Real vs. imagined threats

Let’s all take a deep breath, consider our implicit biases, and push back against our irrational fear.

If you’re American, you are extremely unlikely to die from terrorism – odds are one in twenty million. You’re three times more likely to be dead after being hit by lightning. How about while traveling abroad? The leading cause of death of American tourists is car accidents, worldwide. (Yet many of us don’t put on seatbelts abroad, because…the locals don’t? So the laws of physics don’t apply there?)

And of course, since you are twenty times as likely to be a victim of gun violence in the US as opposed to other developed countries, your level of safety significantly increases as soon as you leave the country.

You are 35,000 times more likely to die from a heart disease than from a terrorist attack. You are 33,000 times more likely to die from cancer than from ISIS. Obesity is 5,000 to 23,000 times more likely to end your life than a jihadist (sitting is the new terror threat!).

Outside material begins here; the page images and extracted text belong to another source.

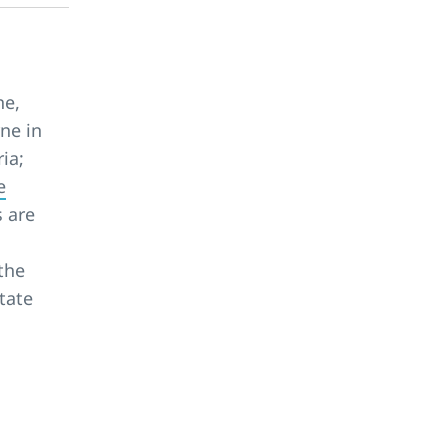
ne,
ne in
ia;
e
s are
the
tate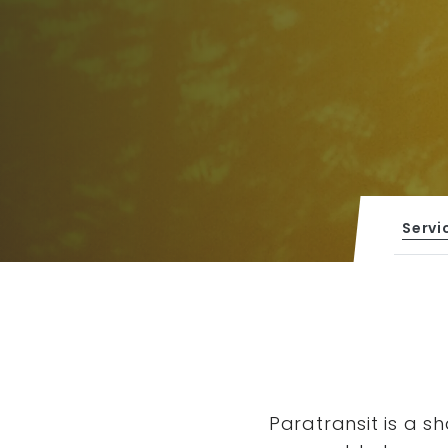
Servi
Paratransit is a s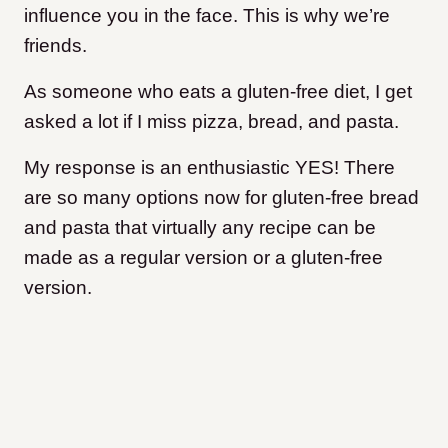
influence you in the face. This is why we’re
friends.
As someone who eats a gluten-free diet, I get
asked a lot if I miss pizza, bread, and pasta.
My response is an enthusiastic YES! There
are so many options now for gluten-free bread
and pasta that virtually any recipe can be
made as a regular version or a gluten-free
version.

You are 5,000 times more likely to die from a medical error than from Al Qaeda. Fear hospitals. I am not kidding. They’re packed with sick people and human mistakes.

The terrorist threat to your life is so crazy remote that a 2011 report from the National Counter Terrorism Center says you are about as likely to be crushed to death by your television.

Even a toddler represents more risk of death.

We cannot make life entirely safe and risk free. Terrorism is flashy and scary, and looping images of it over and over again boosts TV ratings. But surely our leaders, our media, our resources and our minds should focus on real health and safety risks.

Because we are better than George Zimmerman. Aren’t we?